Tentu saja tujuannya agar semua BUMN menjadi terkelola dengan baik, efektif, efisien dan profitabel. Bahkan pada mulanya di bawah komando seorang yang dijuluki ‘ Manager Satu milyar’, Tanri Abeng. Tapi apa hasilnya? Kebijakan dan strategi Tanri yang juga diikuti Megawati untuk melakukan restrukturisasi dan lalu melakukan privatisasi BUMN untuk mendapat dana segar buat membangun dan membayar hutang negara, malah dianggap sebagai pejual asset negara, atau tunduk pada kemauan IMF. Bukankah itu lebih baik dan efisien dari membebani negara dengan permintaan ‘Penyertaan Modal Negara’ yang diambil dari APBN untuk struktur modal BUMN yang sehat ataupun tidak sehat, yang profit oriented dan yang lebih berorientasi sosial. Mungkin Menteri Rini Sumarno yang punya ide PMN itu punya alasan tersendiri, tapi jika jajaran direksi dan komisaris semua usaha milik negara belum terevolusi dan tersaring dengan baik secara mental dan kompetensi, ya sama juga bohong, urusan BUMN selamanya akan bikin pusing kepala saja.

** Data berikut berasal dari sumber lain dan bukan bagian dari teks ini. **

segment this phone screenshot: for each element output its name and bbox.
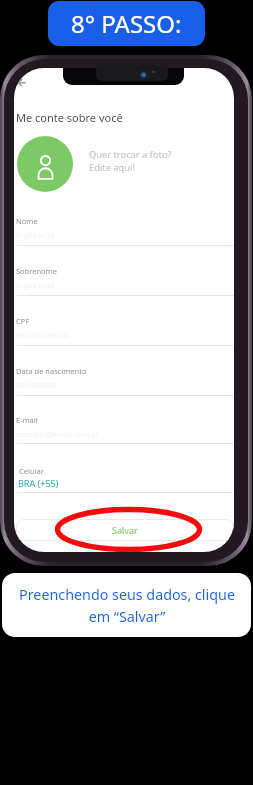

Karena di sana orang-orang akan terus-terusan main rollercoaster atau petak umpet.
Kesimpulannya adalah, apapun kebijakan dan tindakan yang ditempuh, jika mental atau karakter warga negara masih miskin dalam arti belum punya modal sosial yang mumpuni terkait dengan sifat-sifat mau saling membantu, mau saling menolong secara resiprokal, bergotong royong , senasib-sepenanggungan, mengedepankan trust dan nilai-nilai agama, budaya serta etika usaha yang tinggi, maka tetap saja kita akan jalan di tempat, bahkan akan sia-sia segala usaha yang kita perjuangkan. Disinilah relevansi perlunya melakukan revolusi mental atau Nation and Character Building. Berpikir terlalu berbelit-belit dan tehnikal hanya akan menghilangkan substansi masalah, apalagi jika memistifikasi hal-hal tersebut. Problem usaha milik negara dan juga usaha nenek moyang adalah, disamping ‘salah urus’ juga ‘tidak lurus’ pengelolaanya. Quo Vadis Madame?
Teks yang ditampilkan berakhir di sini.